● REQUIRED ACTION
Repeat all the data exactly, and where a record holds a picture, leave that picture out.

[Stored items]

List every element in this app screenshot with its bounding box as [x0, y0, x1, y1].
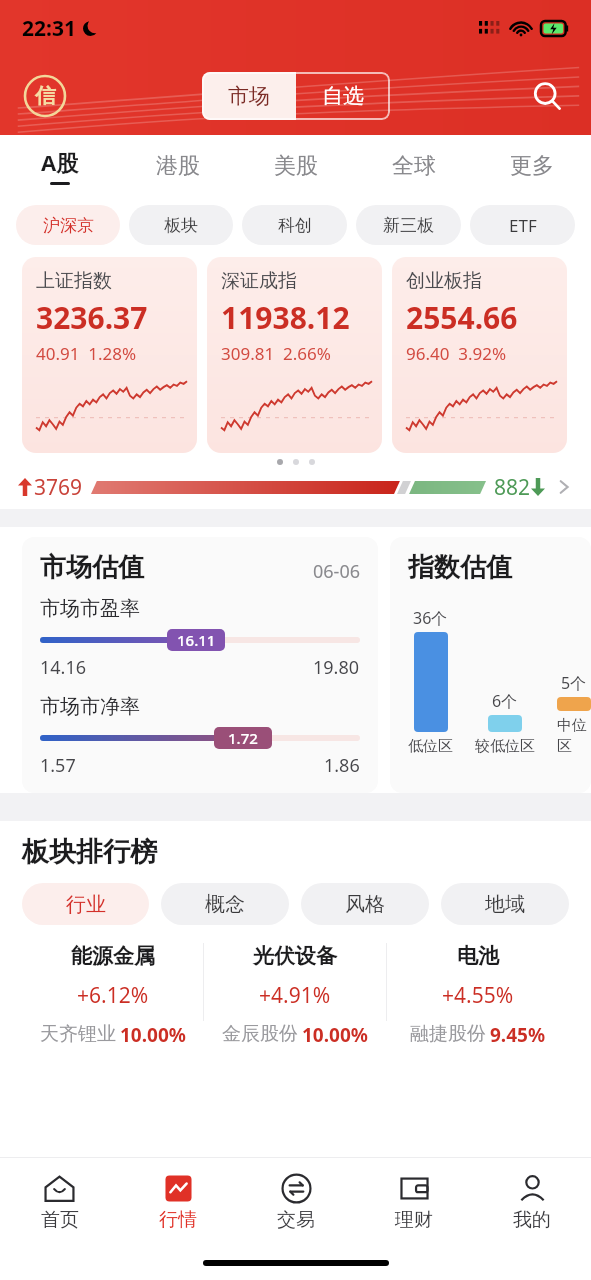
staticText: 上证指数 — [36, 269, 112, 293]
staticText: 全球 — [392, 152, 436, 180]
staticText: 市场市盈率 — [40, 596, 140, 621]
staticText: 市场估值 — [40, 551, 144, 584]
staticText: 14.16 — [40, 655, 87, 680]
staticText: 22:31 — [22, 14, 76, 43]
button[interactable]: 市场估值 — [22, 537, 378, 793]
staticText: 指数估值 — [408, 551, 512, 584]
button[interactable]: 美股 — [237, 135, 355, 197]
button[interactable]: A股 — [0, 135, 119, 197]
staticText: 市场市净率 — [40, 694, 140, 719]
staticText: 10.00% — [302, 1022, 368, 1043]
staticText: 19.80 — [313, 655, 360, 680]
staticText: 3769 — [34, 473, 83, 502]
staticText: 3236.37 — [36, 297, 148, 338]
button[interactable]: 更多 — [473, 135, 591, 197]
staticText: 96.40 3.92% — [406, 342, 507, 365]
staticText: 融捷股份 — [410, 1022, 486, 1043]
staticText: 06-06 — [313, 559, 360, 584]
staticText: 交易 — [277, 1208, 315, 1232]
button[interactable]: 风格 — [301, 883, 429, 925]
staticText: 沪深京 — [43, 215, 94, 236]
button[interactable]: 创业板指 — [392, 257, 567, 453]
button[interactable]: 行情 — [119, 1158, 237, 1246]
button[interactable]: 电池 — [387, 943, 569, 1043]
button[interactable]: 概念 — [161, 883, 289, 925]
staticText: 36个 — [413, 607, 448, 629]
button[interactable]: 交易 — [237, 1158, 355, 1246]
button[interactable]: 地域 — [441, 883, 569, 925]
staticText: 新三板 — [383, 215, 434, 236]
staticText: 信 — [35, 83, 56, 109]
button[interactable]: 我的 — [473, 1158, 591, 1246]
button[interactable]: 能源金属 — [22, 943, 203, 1043]
button[interactable]: Search — [523, 72, 571, 120]
staticText: 地域 — [485, 892, 525, 917]
staticText: 行情 — [159, 1208, 197, 1232]
staticText: 行业 — [66, 892, 106, 917]
staticText: 882 — [494, 473, 531, 502]
staticText: 11938.12 — [221, 297, 350, 338]
staticText: 港股 — [156, 152, 200, 180]
button[interactable]: 深证成指 — [207, 257, 382, 453]
button[interactable]: 指数估值 — [390, 537, 591, 793]
staticText: 板块 — [164, 215, 198, 236]
staticText: 自选 — [322, 83, 364, 109]
button[interactable]: 理财 — [355, 1158, 473, 1246]
staticText: 金辰股份 — [222, 1022, 298, 1043]
staticText: 中位区 — [557, 716, 591, 756]
staticText: 1.57 — [40, 753, 76, 778]
staticText: 1.72 — [228, 728, 258, 748]
button[interactable]: 首页 — [0, 1158, 119, 1246]
button[interactable]: 新三板 — [356, 205, 461, 245]
staticText: 低位区 — [408, 737, 453, 756]
other: Logo — [20, 71, 70, 121]
button[interactable]: 沪深京 — [16, 205, 120, 245]
staticText: ETF — [509, 214, 537, 237]
staticText: 板块排行榜 — [22, 835, 157, 869]
staticText: 市场 — [228, 83, 270, 109]
staticText: 9.45% — [490, 1022, 546, 1043]
staticText: +6.12% — [77, 981, 149, 1010]
staticText: 概念 — [205, 892, 245, 917]
staticText: 光伏设备 — [253, 943, 337, 969]
staticText: +4.55% — [442, 981, 514, 1010]
staticText: 科创 — [278, 215, 312, 236]
button[interactable]: 自选 — [296, 72, 390, 120]
staticText: 2554.66 — [406, 297, 518, 338]
staticText: 40.91 1.28% — [36, 342, 137, 365]
staticText: 10.00% — [120, 1022, 186, 1043]
button[interactable]: 3769 — [18, 465, 573, 509]
staticText: 美股 — [274, 152, 318, 180]
button[interactable]: ETF — [470, 205, 575, 245]
staticText: 首页 — [41, 1208, 79, 1232]
staticText: 风格 — [345, 892, 385, 917]
button[interactable]: 科创 — [242, 205, 347, 245]
staticText: 理财 — [395, 1208, 433, 1232]
staticText: 电池 — [457, 943, 499, 969]
staticText: 5个 — [561, 672, 587, 694]
staticText: 更多 — [510, 152, 554, 180]
staticText: 能源金属 — [71, 943, 155, 969]
staticText: 天齐锂业 — [40, 1022, 116, 1043]
staticText: 创业板指 — [406, 269, 482, 293]
staticText: 1.86 — [324, 753, 360, 778]
staticText: 我的 — [513, 1208, 551, 1232]
staticText: A股 — [41, 147, 79, 177]
button[interactable]: 光伏设备 — [204, 943, 386, 1043]
button[interactable]: 港股 — [119, 135, 237, 197]
button[interactable]: 板块 — [129, 205, 233, 245]
button[interactable]: 市场 — [202, 72, 296, 120]
button[interactable]: 行业 — [22, 883, 149, 925]
staticText: 深证成指 — [221, 269, 297, 293]
button[interactable]: 全球 — [355, 135, 473, 197]
staticText: 309.81 2.66% — [221, 342, 331, 365]
staticText: 16.11 — [177, 630, 216, 650]
staticText: +4.91% — [259, 981, 331, 1010]
staticText: 较低位区 — [475, 737, 535, 756]
staticText: 6个 — [492, 690, 518, 712]
button[interactable]: 上证指数 — [22, 257, 197, 453]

● REPLY
List every element in this app screenshot with its bounding box as [x0, y0, x1, y1].
staticText: 上证指数 — [36, 269, 112, 293]
staticText: 全球 — [392, 152, 436, 180]
staticText: 市场市盈率 — [40, 596, 140, 621]
staticText: 市场估值 — [40, 551, 144, 584]
staticText: 14.16 — [40, 655, 87, 680]
staticText: 22:31 — [22, 14, 76, 43]
button[interactable]: 市场估值 — [22, 537, 378, 793]
staticText: 指数估值 — [408, 551, 512, 584]
button[interactable]: 美股 — [237, 135, 355, 197]
button[interactable]: A股 — [0, 135, 119, 197]
staticText: 市场市净率 — [40, 694, 140, 719]
staticText: 10.00% — [302, 1022, 368, 1043]
staticText: 19.80 — [313, 655, 360, 680]
staticText: 3769 — [34, 473, 83, 502]
staticText: 3236.37 — [36, 297, 148, 338]
button[interactable]: 更多 — [473, 135, 591, 197]
staticText: 96.40 3.92% — [406, 342, 507, 365]
staticText: 融捷股份 — [410, 1022, 486, 1043]
staticText: 06-06 — [313, 559, 360, 584]
staticText: 交易 — [277, 1208, 315, 1232]
button[interactable]: 风格 — [301, 883, 429, 925]
staticText: 沪深京 — [43, 215, 94, 236]
button[interactable]: 创业板指 — [392, 257, 567, 453]
button[interactable]: 行情 — [119, 1158, 237, 1246]
button[interactable]: 电池 — [387, 943, 569, 1043]
button[interactable]: 概念 — [161, 883, 289, 925]
staticText: 36个 — [413, 607, 448, 629]
button[interactable]: 交易 — [237, 1158, 355, 1246]
button[interactable]: 地域 — [441, 883, 569, 925]
staticText: 新三板 — [383, 215, 434, 236]
staticText: 信 — [35, 83, 56, 109]
button[interactable]: 我的 — [473, 1158, 591, 1246]
button[interactable]: 能源金属 — [22, 943, 203, 1043]
button[interactable]: Search — [523, 72, 571, 120]
staticText: 地域 — [485, 892, 525, 917]
staticText: 行情 — [159, 1208, 197, 1232]
staticText: 行业 — [66, 892, 106, 917]
staticText: 882 — [494, 473, 531, 502]
staticText: 11938.12 — [221, 297, 350, 338]
staticText: 港股 — [156, 152, 200, 180]
button[interactable]: 深证成指 — [207, 257, 382, 453]
button[interactable]: 指数估值 — [390, 537, 591, 793]
staticText: 板块 — [164, 215, 198, 236]
staticText: 自选 — [322, 83, 364, 109]
button[interactable]: 理财 — [355, 1158, 473, 1246]
staticText: 金辰股份 — [222, 1022, 298, 1043]
staticText: 中位区 — [557, 716, 591, 756]
staticText: 1.57 — [40, 753, 76, 778]
staticText: 1.72 — [228, 728, 258, 748]
button[interactable]: 首页 — [0, 1158, 119, 1246]
button[interactable]: 新三板 — [356, 205, 461, 245]
staticText: 低位区 — [408, 737, 453, 756]
other: Logo — [20, 71, 70, 121]
button[interactable]: 沪深京 — [16, 205, 120, 245]
staticText: ETF — [509, 214, 537, 237]
staticText: 板块排行榜 — [22, 835, 157, 869]
staticText: 市场 — [228, 83, 270, 109]
staticText: 9.45% — [490, 1022, 546, 1043]
staticText: +6.12% — [77, 981, 149, 1010]
staticText: 概念 — [205, 892, 245, 917]
staticText: 光伏设备 — [253, 943, 337, 969]
staticText: +4.55% — [442, 981, 514, 1010]
staticText: 科创 — [278, 215, 312, 236]
button[interactable]: 自选 — [296, 72, 390, 120]
staticText: 2554.66 — [406, 297, 518, 338]
staticText: 40.91 1.28% — [36, 342, 137, 365]
staticText: 10.00% — [120, 1022, 186, 1043]
button[interactable]: 3769 — [18, 465, 573, 509]
staticText: 美股 — [274, 152, 318, 180]
button[interactable]: ETF — [470, 205, 575, 245]
staticText: 首页 — [41, 1208, 79, 1232]
staticText: 风格 — [345, 892, 385, 917]
button[interactable]: 科创 — [242, 205, 347, 245]
staticText: 理财 — [395, 1208, 433, 1232]
staticText: 电池 — [457, 943, 499, 969]
staticText: 5个 — [561, 672, 587, 694]
staticText: 更多 — [510, 152, 554, 180]
staticText: 能源金属 — [71, 943, 155, 969]
staticText: 天齐锂业 — [40, 1022, 116, 1043]
staticText: 创业板指 — [406, 269, 482, 293]
staticText: 1.86 — [324, 753, 360, 778]
staticText: 我的 — [513, 1208, 551, 1232]
staticText: A股 — [41, 147, 79, 177]
button[interactable]: 光伏设备 — [204, 943, 386, 1043]
button[interactable]: 港股 — [119, 135, 237, 197]
button[interactable]: 板块 — [129, 205, 233, 245]
button[interactable]: 市场 — [202, 72, 296, 120]
button[interactable]: 行业 — [22, 883, 149, 925]
staticText: 深证成指 — [221, 269, 297, 293]
button[interactable]: 全球 — [355, 135, 473, 197]
staticText: 309.81 2.66% — [221, 342, 331, 365]
staticText: 16.11 — [177, 630, 216, 650]
staticText: +4.91% — [259, 981, 331, 1010]
staticText: 较低位区 — [475, 737, 535, 756]
staticText: 6个 — [492, 690, 518, 712]
button[interactable]: 上证指数 — [22, 257, 197, 453]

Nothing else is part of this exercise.